### Task statement
Restate word for word the lines from the one bearing "TERÇO DOS ELEITORES" through the end of the entries below, and leave every picture out.

### Entries provided
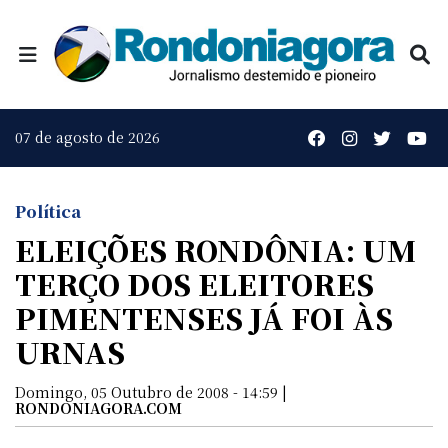
07 de agosto de 2026
Política
ELEIÇÕES RONDÔNIA: UM
TERÇO DOS ELEITORES
PIMENTENSES JÁ FOI ÀS
URNAS
Domingo, 05 Outubro de 2008 - 14:59 |
RONDONIAGORA.COM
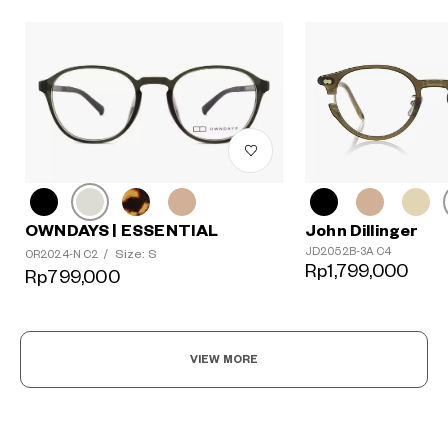
OWNDAYS | ESSENTIAL
John Dillinger
JD2052B-3A C4
Size: S
OR2024-N C2
/
Rp1,799,000
Rp799,000
VIEW MORE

### Written answer
TERÇO DOS ELEITORES
PIMENTENSES JÁ FOI ÀS
URNAS
Domingo, 05 Outubro de 2008 - 14:59 |
RONDONIAGORA.COM
OWNDAYS | ESSENTIAL
John Dillinger
JD2052B-3A C4
Size: S
OR2024-N C2
/
Rp1,799,000
Rp799,000
VIEW MORE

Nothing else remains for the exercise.